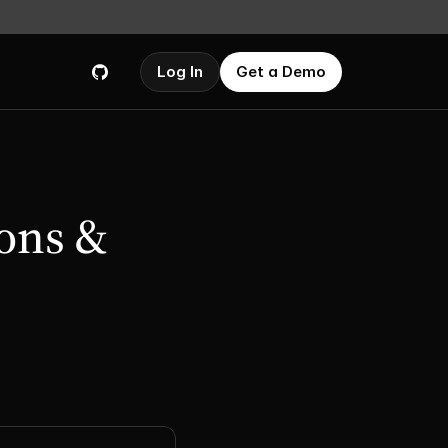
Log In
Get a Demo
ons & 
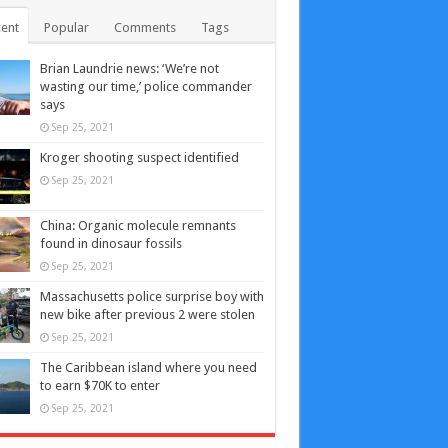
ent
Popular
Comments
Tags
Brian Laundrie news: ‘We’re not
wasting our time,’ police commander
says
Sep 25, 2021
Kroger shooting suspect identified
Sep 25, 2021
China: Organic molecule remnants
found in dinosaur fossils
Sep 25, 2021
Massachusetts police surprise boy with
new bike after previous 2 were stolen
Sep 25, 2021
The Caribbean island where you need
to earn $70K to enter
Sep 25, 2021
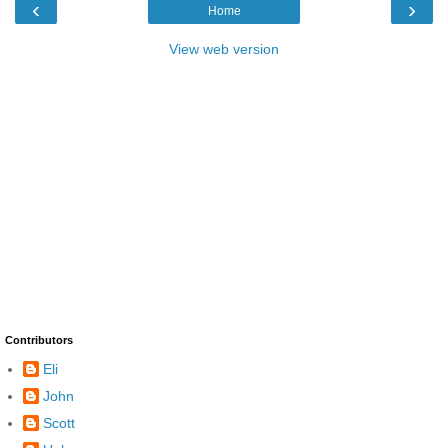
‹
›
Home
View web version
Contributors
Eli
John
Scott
§
Work instruction
Read the entries and show each line that mentions "police".

Response to this task
wasting our time,’ police commander
Massachusetts police surprise boy with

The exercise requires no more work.